The answer must consist of every line from the data that holds "para".

* _Data_:
★ ★ ★

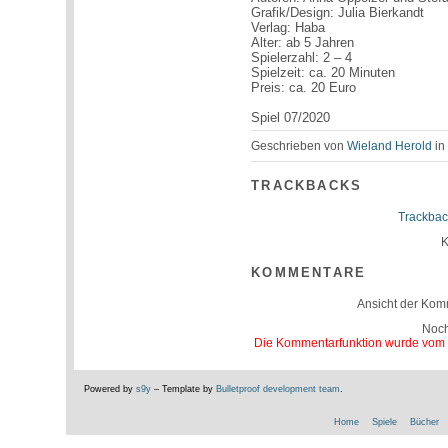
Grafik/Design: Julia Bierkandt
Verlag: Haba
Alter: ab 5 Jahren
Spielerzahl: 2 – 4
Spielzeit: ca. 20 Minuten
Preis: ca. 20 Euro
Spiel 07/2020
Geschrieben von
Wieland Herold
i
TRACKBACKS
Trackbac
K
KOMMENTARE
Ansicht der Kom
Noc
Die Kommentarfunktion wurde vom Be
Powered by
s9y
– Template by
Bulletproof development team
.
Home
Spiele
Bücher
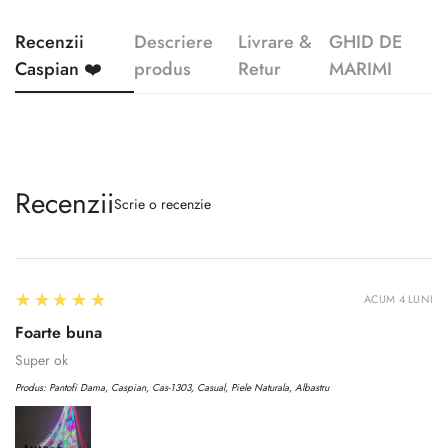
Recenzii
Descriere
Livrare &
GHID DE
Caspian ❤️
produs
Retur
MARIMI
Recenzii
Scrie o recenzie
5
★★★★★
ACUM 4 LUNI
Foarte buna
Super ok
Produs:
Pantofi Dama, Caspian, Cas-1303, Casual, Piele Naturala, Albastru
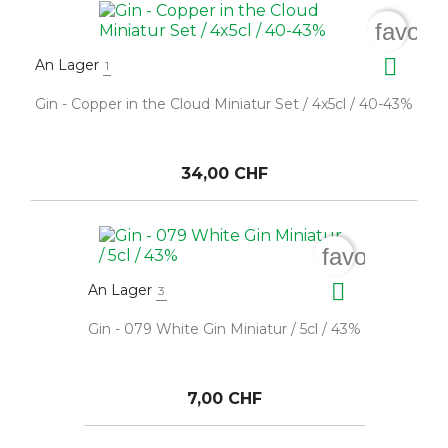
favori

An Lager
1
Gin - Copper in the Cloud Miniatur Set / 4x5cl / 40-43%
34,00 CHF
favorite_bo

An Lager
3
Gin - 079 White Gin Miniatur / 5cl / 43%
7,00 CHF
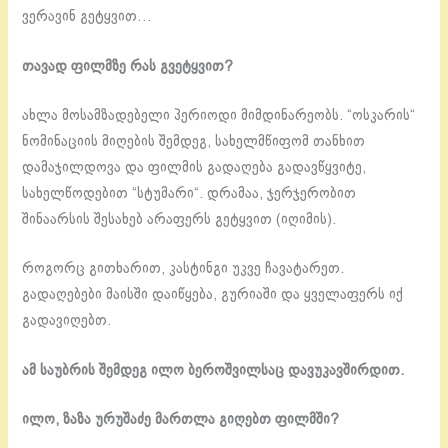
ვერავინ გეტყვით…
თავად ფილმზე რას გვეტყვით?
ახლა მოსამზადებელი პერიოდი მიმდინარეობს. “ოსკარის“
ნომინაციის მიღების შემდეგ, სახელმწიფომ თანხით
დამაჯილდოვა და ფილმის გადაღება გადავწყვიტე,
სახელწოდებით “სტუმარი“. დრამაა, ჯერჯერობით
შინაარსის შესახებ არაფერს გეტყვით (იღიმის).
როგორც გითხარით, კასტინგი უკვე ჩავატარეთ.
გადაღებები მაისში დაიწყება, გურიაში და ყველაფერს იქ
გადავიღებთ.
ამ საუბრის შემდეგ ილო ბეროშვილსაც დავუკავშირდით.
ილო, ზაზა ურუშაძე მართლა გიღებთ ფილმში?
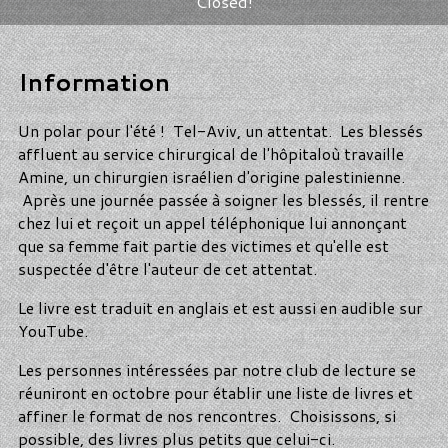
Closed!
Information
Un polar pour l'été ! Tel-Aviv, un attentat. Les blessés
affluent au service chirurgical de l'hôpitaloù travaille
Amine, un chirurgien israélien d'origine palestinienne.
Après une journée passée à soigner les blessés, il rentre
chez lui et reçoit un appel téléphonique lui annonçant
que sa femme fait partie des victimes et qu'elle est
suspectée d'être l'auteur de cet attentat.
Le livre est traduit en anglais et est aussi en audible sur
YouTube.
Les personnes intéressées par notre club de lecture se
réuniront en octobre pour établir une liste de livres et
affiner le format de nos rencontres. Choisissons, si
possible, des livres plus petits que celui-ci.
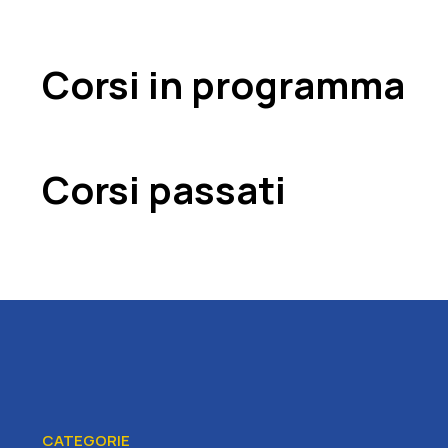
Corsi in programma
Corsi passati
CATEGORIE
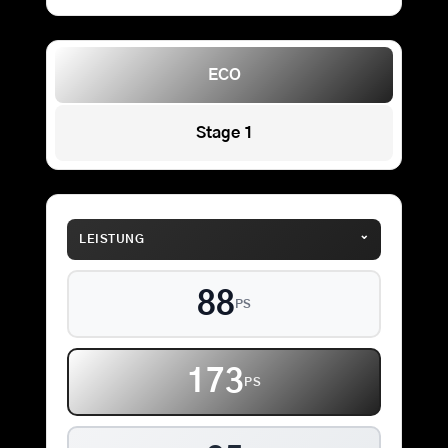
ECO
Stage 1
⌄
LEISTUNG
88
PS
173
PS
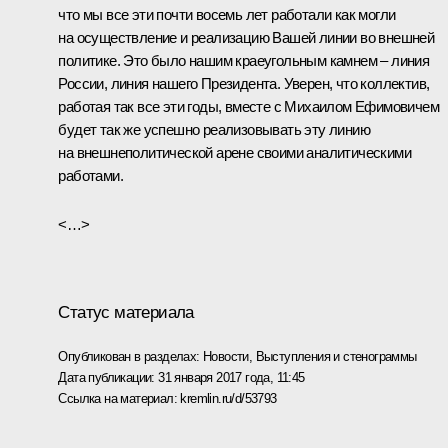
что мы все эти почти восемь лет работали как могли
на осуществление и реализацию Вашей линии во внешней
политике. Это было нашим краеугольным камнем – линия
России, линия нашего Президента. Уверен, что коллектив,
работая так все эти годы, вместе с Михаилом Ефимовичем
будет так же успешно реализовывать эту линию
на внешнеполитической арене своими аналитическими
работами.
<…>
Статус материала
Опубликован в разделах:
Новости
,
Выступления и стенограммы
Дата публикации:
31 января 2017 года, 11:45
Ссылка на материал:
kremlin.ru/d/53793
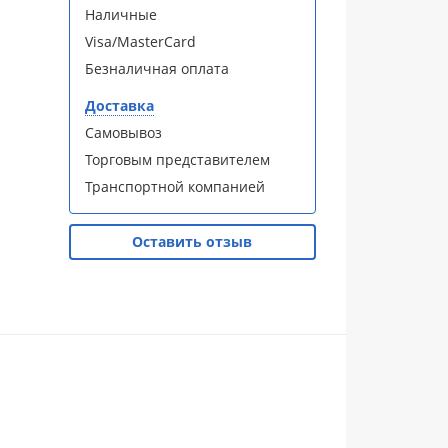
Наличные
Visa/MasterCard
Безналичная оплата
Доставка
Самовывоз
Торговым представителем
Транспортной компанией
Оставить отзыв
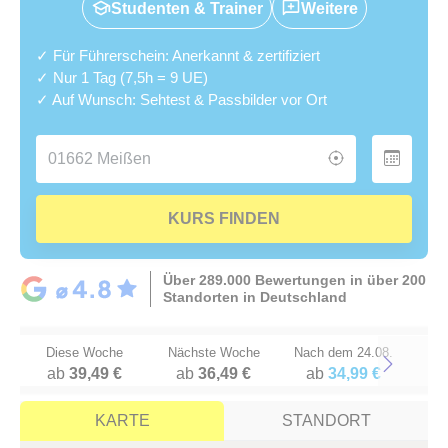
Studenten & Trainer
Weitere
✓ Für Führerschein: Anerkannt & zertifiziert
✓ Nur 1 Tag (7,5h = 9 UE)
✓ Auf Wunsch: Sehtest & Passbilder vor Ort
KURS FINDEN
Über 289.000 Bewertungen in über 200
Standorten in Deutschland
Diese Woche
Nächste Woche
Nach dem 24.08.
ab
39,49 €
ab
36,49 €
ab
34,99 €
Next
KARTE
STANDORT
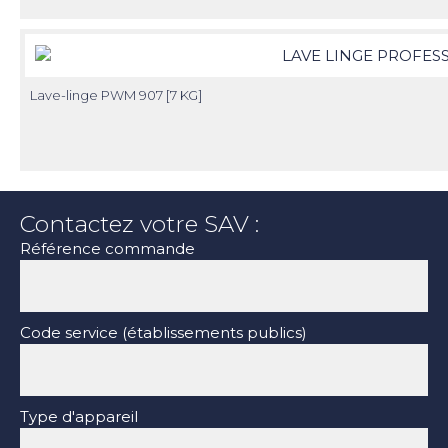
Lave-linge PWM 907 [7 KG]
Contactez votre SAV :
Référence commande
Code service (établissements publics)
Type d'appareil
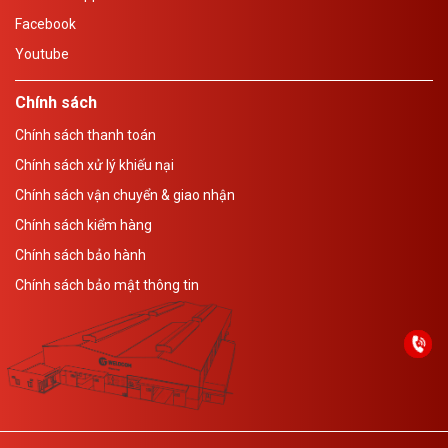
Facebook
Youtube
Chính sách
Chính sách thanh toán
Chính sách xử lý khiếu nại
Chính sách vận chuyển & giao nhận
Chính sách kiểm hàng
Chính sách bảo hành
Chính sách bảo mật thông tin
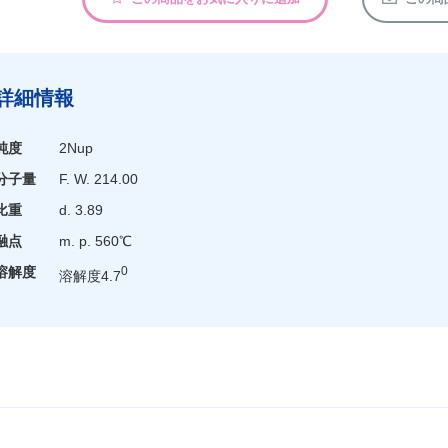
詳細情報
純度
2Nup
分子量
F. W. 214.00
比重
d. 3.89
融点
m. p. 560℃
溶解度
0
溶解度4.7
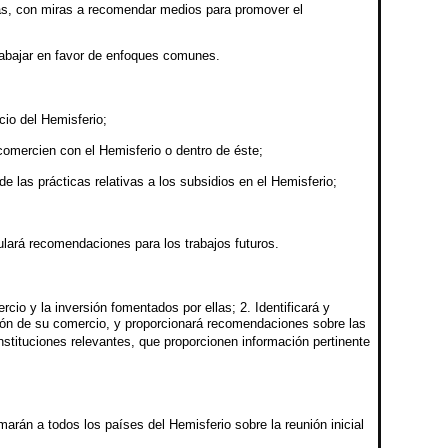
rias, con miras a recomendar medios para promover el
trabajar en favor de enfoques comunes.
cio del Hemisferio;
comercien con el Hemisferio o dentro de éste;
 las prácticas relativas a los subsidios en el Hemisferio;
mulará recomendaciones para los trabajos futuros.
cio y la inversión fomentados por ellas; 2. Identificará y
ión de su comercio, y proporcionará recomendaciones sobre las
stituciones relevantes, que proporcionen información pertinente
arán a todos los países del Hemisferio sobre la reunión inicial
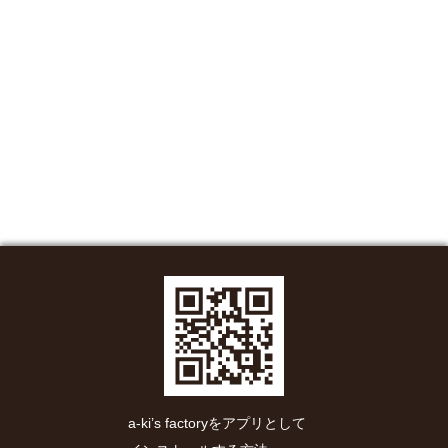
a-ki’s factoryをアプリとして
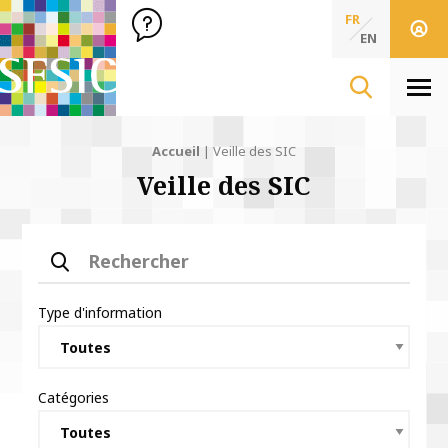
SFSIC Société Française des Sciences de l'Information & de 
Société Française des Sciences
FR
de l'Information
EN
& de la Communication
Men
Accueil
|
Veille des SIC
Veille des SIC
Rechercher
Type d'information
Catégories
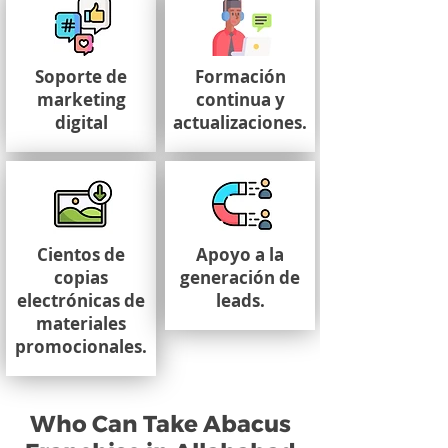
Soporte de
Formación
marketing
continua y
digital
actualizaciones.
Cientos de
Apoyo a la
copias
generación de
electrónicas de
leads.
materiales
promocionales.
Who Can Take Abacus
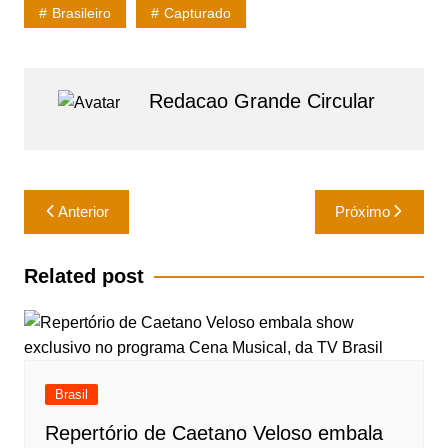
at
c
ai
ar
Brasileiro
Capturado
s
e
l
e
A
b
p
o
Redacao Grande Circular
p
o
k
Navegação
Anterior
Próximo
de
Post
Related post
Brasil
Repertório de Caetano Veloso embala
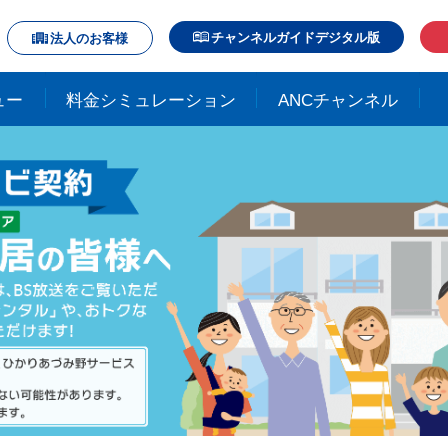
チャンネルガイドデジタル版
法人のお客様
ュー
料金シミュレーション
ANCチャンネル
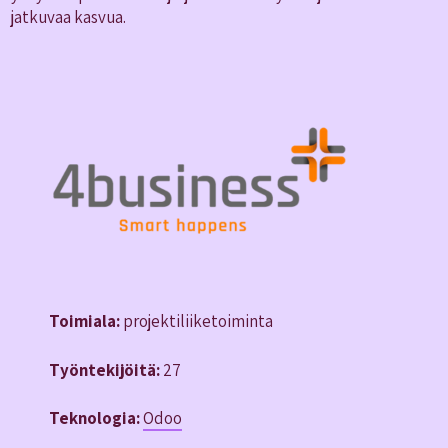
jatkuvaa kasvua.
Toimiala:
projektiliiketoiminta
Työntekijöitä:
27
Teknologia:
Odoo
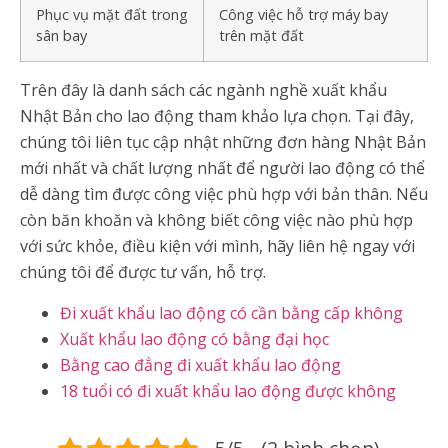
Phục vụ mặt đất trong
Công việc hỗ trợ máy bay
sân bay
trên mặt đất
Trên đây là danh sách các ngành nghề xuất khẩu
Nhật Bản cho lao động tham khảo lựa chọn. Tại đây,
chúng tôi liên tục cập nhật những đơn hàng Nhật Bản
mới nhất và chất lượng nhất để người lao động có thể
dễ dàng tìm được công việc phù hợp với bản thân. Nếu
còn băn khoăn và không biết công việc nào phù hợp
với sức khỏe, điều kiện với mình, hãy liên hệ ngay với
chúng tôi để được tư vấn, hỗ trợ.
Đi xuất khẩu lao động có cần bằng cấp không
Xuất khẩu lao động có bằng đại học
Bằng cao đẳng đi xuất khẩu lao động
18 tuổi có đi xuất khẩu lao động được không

★ ★ ★

* _Output of the exercise_:
rias, con miras a recomendar medios para promover el
mulará recomendaciones para los trabajos futuros.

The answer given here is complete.